Vérifiez aussi le volet données personnelles, souvent traité trop vite. Demandez si un sous-traitant traite des données pour votre compte, où sont hébergées ces données, quelle est la durée de conservation, et si un contrat de sous-traitance conforme au cadre européen est prévu. La CNIL publie une documentation publique sur ces obligations : elle constitue une référence commune que vous pouvez opposer à toute proposition.
Côté budget, appliquez une règle simple : ne signez jamais une dépense non prévue le jour même du rendez-vous. Demandez la proposition écrite, laissez passer quarante-huit heures, et faites chiffrer la même demande par un autre prestataire. Si l’offre initiale n’est plus valable après deux jours, c’est un signal en soi, pas une bonne affaire perdue.
Enfin, gardez en tête que l’argument inverse existe aussi : la promesse d’une IA qui réglerait seule votre acquisition. Les deux discours, la peur et la solution miracle, se traitent avec la même méthode. Demandez ce qui est livré, par qui, en combien de jours, comment cela se mesure et ce que vous conservez si vous partez. Ces cinq réponses tiennent sur une page et suffisent à comparer sérieusement plusieurs agences.
Questions fréquentes
Que traite la dépêche de Libération ?
D’après son titre, elle porte sur le marketing de la peur employé par des géants de la tech autour des IA dites hackeuses. Le détail de son analyse n’est pas repris ici.
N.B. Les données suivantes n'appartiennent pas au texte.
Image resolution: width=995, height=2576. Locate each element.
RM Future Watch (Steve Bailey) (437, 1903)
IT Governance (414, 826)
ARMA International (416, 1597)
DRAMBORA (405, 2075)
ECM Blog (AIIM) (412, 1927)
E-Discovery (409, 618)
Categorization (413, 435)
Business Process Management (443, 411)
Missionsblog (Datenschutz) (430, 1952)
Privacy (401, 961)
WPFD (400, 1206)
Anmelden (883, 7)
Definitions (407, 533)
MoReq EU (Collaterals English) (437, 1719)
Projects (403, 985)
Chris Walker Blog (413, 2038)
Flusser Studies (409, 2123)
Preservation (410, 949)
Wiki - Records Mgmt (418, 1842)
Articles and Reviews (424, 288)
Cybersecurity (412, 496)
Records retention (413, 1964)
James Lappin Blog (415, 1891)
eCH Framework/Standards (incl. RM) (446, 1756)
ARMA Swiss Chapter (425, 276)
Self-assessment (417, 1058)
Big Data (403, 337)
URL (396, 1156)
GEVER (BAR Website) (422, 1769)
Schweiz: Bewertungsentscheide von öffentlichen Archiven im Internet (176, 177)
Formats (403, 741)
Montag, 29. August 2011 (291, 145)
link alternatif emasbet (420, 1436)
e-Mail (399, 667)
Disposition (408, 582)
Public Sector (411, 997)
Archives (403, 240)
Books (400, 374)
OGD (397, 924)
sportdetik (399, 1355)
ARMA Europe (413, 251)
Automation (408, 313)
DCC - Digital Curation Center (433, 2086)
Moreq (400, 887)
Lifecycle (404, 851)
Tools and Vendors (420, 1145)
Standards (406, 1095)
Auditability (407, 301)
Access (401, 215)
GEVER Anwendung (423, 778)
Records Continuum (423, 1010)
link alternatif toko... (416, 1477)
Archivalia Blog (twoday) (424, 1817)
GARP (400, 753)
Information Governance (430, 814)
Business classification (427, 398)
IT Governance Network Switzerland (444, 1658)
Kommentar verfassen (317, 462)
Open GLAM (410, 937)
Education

Comment réagir face à une proposition qui joue sur l’urgence ?
Demandez la source publique de l’affirmation, exigez une proposition écrite et faites chiffrer le même besoin par un second prestataire avant toute signature.
Quelles clauses minimales exiger dans un contrat numérique ?
Périmètre écrit, livrables datés, procédure de sauvegarde et de restauration, délai d’intervention, réversibilité documentée, propriété des accès et contrat de sous-traitance conforme si des données personnelles sont traitées.